A set of rigid rules could be handed over to the traditional competition enforcers: the US Department of Justice and the US Federal Trade Commission. But, that could sweep up a much larger set of companies than the ones Warren has set her sights on — Facebook, Google, Amazon and Apple. If every company earning over $25 billion were required to separate itself from its marketplace, companies such as Wal-Mart, CVS and Coscto, among others, could be barred from offering their own generic products.
Alternatively, Warren could push for a new, sector-specific regulatory body to write and enforce rules effectuating the proposal.
Such a move would not be unprecedented. The US Consumer Financial Protection Bureau was inspired by Warren's thinking. She first proposed the bureau in a Democracy Journal article in 2007 when she was a professor at Harvard Law School. President Barack Obama appointed her as a special advisor to help set up the agency when the Dodd-Frank Act passed in 2010. She was even expected to be its first director before she was met with opposition from Republicans.
The CFPB was created in the national panic over the state of the banking industry after the 2008 financial crisis, but it is not clear that Americans are similarly troubled by Big Tech today.
Warren's plan would face a Congress fueled by tech lobbying dollars. Google, Amazon, Facebook and Apple spent nearly $55 million lobbying Congress in 2018 — up from just more than $9 million in 2010, according to congressional ethics records. Additionally, tech industry groups spent $13 million on lobbying in 2018, up from just under $10 million in 2010.
Unwound deals
The second half of Warren’s proposal calls for the breakup of seven mergers:
- Amazon-Whole Foods
- Amazon-Zappos
- Facebook-WhatsApp
- Facebook-Instagram
- Google-Waze
- Google-Nest
- Google-DoubleClick
“[M]y administration would appoint regulators committed to reversing illegal and anti-competitive tech mergers,” the senator wrote.
Warren would need to put in place a new head of the DOJ’s antitrust division whom she could order to sue for breakups. Presumably, Trump-era FTC Chairman Joe Simons would step down, as is tradition when a new party takes over the White House; Warren could replace him with a chair committed to her agenda to head a commission with a 3-2 Democratic majority.
But there is no guarantee the FTC, an independent agency, would bring the cases Warren would seek. A Democratic majority on the commission let five of the deals — Amazon-Zappos, Facebook-WhatsApp, Facebook-Instagram, Google-Waze and Google-Nest — go through in the Obama administration.
Assuming Warren were to get the right pieces in place, the suits would eventually make their way into the Federal Circuit. The antitrust agencies would have to show competitive harm created by the mergers resulting in a decrease in consumer welfare. It’s a notoriously high bar to clear, recently illustrated by the DOJ’s failed attempt to stop the AT&T-Time Warner merger. On top of that, they would need to clear such a bar in front of an increasingly conservative federal judiciary being filled up with President Donald Trump’s appointees.

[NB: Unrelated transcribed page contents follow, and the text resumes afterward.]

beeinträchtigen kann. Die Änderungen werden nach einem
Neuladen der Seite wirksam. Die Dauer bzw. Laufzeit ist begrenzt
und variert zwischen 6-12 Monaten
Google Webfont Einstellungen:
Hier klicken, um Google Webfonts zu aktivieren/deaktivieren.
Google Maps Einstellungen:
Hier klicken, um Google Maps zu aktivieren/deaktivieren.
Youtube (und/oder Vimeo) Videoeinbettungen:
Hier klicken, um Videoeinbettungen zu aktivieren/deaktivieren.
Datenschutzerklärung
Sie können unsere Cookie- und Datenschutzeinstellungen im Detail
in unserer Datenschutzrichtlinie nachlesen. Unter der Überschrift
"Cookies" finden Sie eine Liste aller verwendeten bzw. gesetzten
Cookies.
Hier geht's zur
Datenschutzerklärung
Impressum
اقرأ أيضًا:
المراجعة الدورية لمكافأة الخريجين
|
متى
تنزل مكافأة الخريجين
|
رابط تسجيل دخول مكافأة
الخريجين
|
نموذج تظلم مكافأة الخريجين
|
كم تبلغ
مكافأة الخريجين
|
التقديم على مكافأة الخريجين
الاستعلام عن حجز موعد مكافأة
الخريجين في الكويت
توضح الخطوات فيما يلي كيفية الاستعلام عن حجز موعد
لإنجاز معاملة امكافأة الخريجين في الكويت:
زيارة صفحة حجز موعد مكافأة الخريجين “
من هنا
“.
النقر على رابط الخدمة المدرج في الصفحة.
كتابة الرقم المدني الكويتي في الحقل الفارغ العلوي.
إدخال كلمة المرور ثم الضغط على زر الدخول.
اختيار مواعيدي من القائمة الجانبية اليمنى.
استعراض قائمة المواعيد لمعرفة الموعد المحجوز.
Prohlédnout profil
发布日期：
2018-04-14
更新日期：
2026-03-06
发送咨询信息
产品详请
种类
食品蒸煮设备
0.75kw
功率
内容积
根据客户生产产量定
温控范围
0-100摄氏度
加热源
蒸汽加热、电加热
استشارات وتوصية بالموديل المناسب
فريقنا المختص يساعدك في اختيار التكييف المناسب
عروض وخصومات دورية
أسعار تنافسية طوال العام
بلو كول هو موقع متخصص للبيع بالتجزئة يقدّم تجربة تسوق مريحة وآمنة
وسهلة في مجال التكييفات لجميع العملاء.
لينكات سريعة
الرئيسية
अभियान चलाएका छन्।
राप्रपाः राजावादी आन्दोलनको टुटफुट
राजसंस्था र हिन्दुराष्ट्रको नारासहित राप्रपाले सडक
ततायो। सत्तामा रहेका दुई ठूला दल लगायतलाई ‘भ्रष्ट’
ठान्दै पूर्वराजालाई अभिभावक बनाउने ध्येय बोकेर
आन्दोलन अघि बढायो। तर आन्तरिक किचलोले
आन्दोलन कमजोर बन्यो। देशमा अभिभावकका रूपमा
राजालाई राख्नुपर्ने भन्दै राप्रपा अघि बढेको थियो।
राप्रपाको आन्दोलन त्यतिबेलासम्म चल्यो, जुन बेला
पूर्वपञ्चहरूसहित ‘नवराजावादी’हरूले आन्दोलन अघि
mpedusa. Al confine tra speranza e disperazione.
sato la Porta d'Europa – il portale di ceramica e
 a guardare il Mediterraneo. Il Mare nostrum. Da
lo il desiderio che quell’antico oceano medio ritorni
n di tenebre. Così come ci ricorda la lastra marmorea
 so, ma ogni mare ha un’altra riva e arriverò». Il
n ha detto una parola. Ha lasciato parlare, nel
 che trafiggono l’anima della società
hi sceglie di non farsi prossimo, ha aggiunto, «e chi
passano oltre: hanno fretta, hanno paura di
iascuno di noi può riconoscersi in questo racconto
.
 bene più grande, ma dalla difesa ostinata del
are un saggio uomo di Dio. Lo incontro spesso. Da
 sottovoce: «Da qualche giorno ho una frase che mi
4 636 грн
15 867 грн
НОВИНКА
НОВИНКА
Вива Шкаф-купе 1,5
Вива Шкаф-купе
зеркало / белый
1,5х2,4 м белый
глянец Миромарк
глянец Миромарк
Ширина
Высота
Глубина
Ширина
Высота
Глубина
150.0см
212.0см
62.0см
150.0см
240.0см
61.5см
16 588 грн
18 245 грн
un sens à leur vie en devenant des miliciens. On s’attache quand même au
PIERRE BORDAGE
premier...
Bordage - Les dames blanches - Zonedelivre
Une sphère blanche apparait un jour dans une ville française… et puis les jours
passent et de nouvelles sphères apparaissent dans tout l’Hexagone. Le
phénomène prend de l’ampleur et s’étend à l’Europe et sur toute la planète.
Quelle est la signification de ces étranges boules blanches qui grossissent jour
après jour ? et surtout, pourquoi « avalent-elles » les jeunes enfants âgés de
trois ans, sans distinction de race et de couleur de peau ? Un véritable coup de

Despite the difficult road ahead of the proposal, one thing is clear: Warren’s statement cements antitrust as a platform issue in the 2020 campaign. Though fellow Democratic hopefuls Senator Amy Klobuchar of Minnesota and Senator Corey Booker of New Jersey have also favored stronger antitrust enforcement, Warren’s plan is the first detailed proposal to be offered.
The companies are undoubtedly monitoring the potential shift in regulatory tides. This week, Amazon.com ended a rule banning US third-party sellers on its platforms from offering lower prices elsewhere. It’s unlikely the announcement was a direct response to Warren’s proposal, however; the company had already ended this practice elsewhere.
The antitrust discussion in the 2020 campaign gained more steam earlier this week with an announcement from Open Markets Institute. On March 30, Democratic presidential contenders including Warren, Klobuchar, former US Housing and Urban Development Secretary Julian Castro will present their ideas on antitrust and competition at a forum in Storm Lake, Iowa.